🤖 AI Summary
This study addresses the persistent challenge designers face in understanding and operationalizing children’s agency within child–AI interaction design, a domain lacking dedicated support tools. To bridge this gap, the work proposes the first design framework explicitly centered on children’s agency. Developed through participatory workshops integrating qualitative analysis and design thinking methods, the framework enables designers to surface and articulate their implicit assumptions about agency and systematically navigate complex design trade-offs. By making tacit judgments explicit and structuring ethical deliberation, the framework not only fills a critical practical void in ethical child–AI design but also demonstrably enhances designers’ conceptual understanding of children’s agency, offering a concrete, actionable pathway for embedding ethical considerations into complex AI systems for young users.
📝 Abstract
Children's agency plays a critical role in shaping children's autonomy, participation, and well-being in their interactions with digital systems, particularly in emerging child-AI contexts. However, how designers currently understand and reason about children's agency in practice remains underexplored.
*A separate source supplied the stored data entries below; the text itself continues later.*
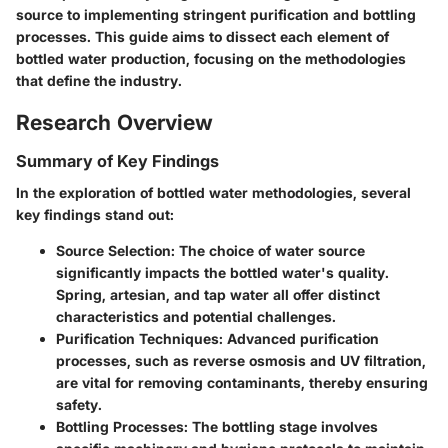
source to implementing stringent purification and bottling
processes. This guide aims to dissect each element of
bottled water production, focusing on the methodologies
that define the industry.
Research Overview
Summary of Key Findings
In the exploration of bottled water methodologies, several
key findings stand out:
Source Selection:
The choice of water source
significantly impacts the bottled water's quality.
Spring, artesian, and tap water all offer distinct
characteristics and potential challenges.
Purification Techniques:
Advanced purification
processes, such as reverse osmosis and UV filtration,
are vital for removing contaminants, thereby ensuring
safety.
Bottling Processes:
The bottling stage involves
In this paper, we examine designers's engagement with children's agency through a participatory workshop in which we introduce a design-for-agency framework that supports designers externalising the consideration of agency in their design contexts. We find that while participants are committed to implementing ethical AI systems for children, they often struggle to understand why agency matters and how it can be operationalised in practice. Our agency design framework provided designers with a structured way to translate implicit, experience-based judgments into explicit articulation of agency trade-offs while acknowledging the associated design complexity. We conclude by offering initial insights into supporting designers' reasoning about children's agency and outlining directions for future research.